Menurut survei menunjukkan bahwa ada sebanyak 51 persen remaja berusia 15-25 lebih nyaman bertanya dengan pada temannya apalagi mengenai sex. Seks memang bisa di katakana sebagai surganya dunia namuan di satu sisi ada efek yang akan di terimanya ketika mereka keseringan melakukan seks. Salahsatunya racun yang sangat ganas tanpa ada belas kasian pada siapapun baik itu anak presiden sekalipun.dan bukan hanya itu sebnayak 75 persen dari 663 responden di 5 kota besar di Indonesiamenyimpulkan bahwa hasil kelalayan orang tua mereka yang tidak peduli dengan anaknya sendiri,tidak bisa mereka lihat apa yang di kerjakan anaknya jika diluar sana mereka berbuat sesuatu. Hanya 26 persen remaja yang mengaku mereka bersikap terbuka pada orangtuanya.
Hasil riset yang dilakukan DKT Indonesia, organisasi internasional yang berfokus pada pencegahan HIV/AIDS dan kontrasepsi. Survei yangn telah dilakukan pada bulan Mei 2011 dulu di Jakarta,Bali, Bandung, Yogyakarta, dan Surabaya. Zoya amirrin salahsatu ahli sexual psychologist dari hasil surveinya mengatakan bahwa kebanyakan remaja malu untuk bertanya sesuatu tentang masalah sexual. "Mereka takut jika bertanya tentang sexual karena dikiranya sudah pernah melakukan ataupun ingin melakukan hubungan seks," papar staf pengajar di Fakultas Kesehatan Masyarakat Universitas Indonesia.
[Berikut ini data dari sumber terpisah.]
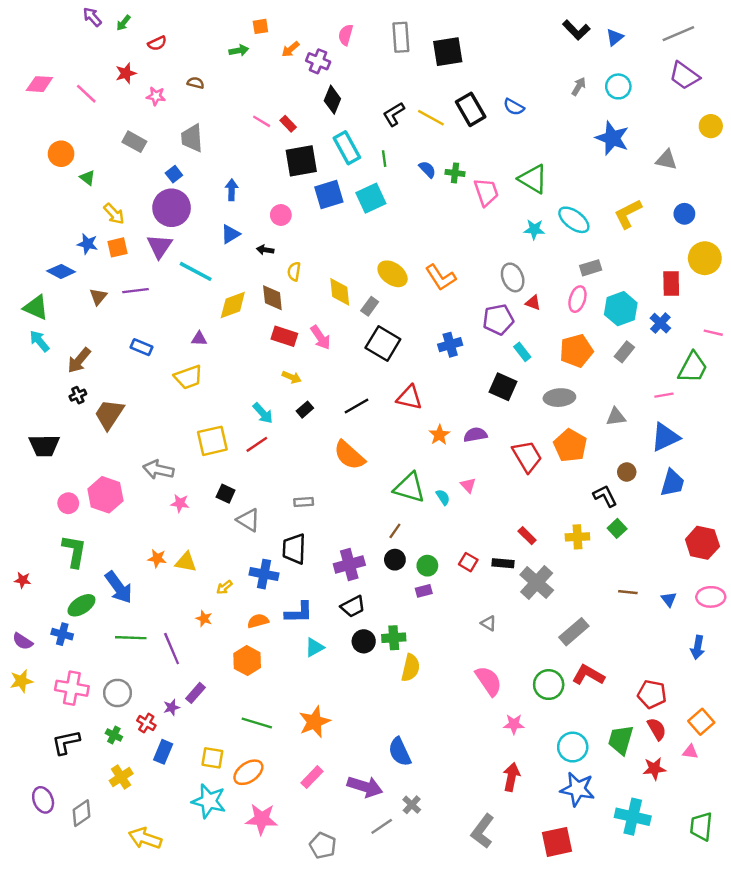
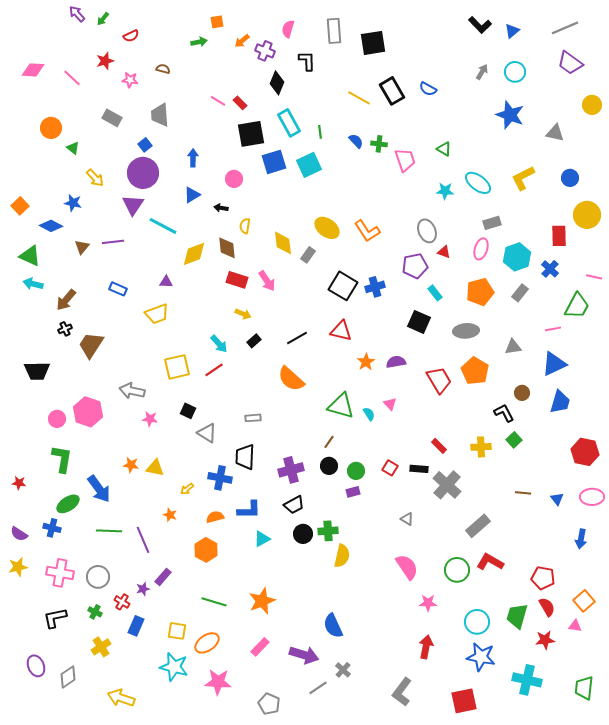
black L-shape: (394, 114) -> (307, 61), moved, turned 120
green triangle: (533, 179) -> (444, 149), size x0.6
orange square: (117, 247) -> (20, 206), moved, turned -30
cyan arrow: (39, 341) -> (33, 284), turned -36
black square: (383, 343) -> (343, 286), moved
Namun menurut Zoya, di usia 15-19 tahun remaja di perlukan unutuk mengetahui pendidikan seksual. di beri tahu kenapa kok mereka bisa merasakan hal seperti itu, di usia seperti itu banyak sekali tanda-tanda seks yang sudah tampak. para orangtua sebaiknya membimbing anak-anaknya memahami bahwa seksualitas adalah hal yang normal. Tidak perlu untuk menakut-nakuti mereka,lebih baik di jelaskan dengan realitas. Di sekolahan di mata pelajaran hanya di ajarkan bagaimana pertemuan sel sprema dengan sel telur. Orangtua wajib mengajaari anak-anaknya untuk mengatakan tidak jika memang tidak ingin berhubungan seks walaupun di bujuk oleh pacar dan satu hal keteberdayaan wanita dalam menolak rayuan maut pasangannya menurut survey bahwa 6 persen remaja wanita di paksa untuk melakukan hubungan seks.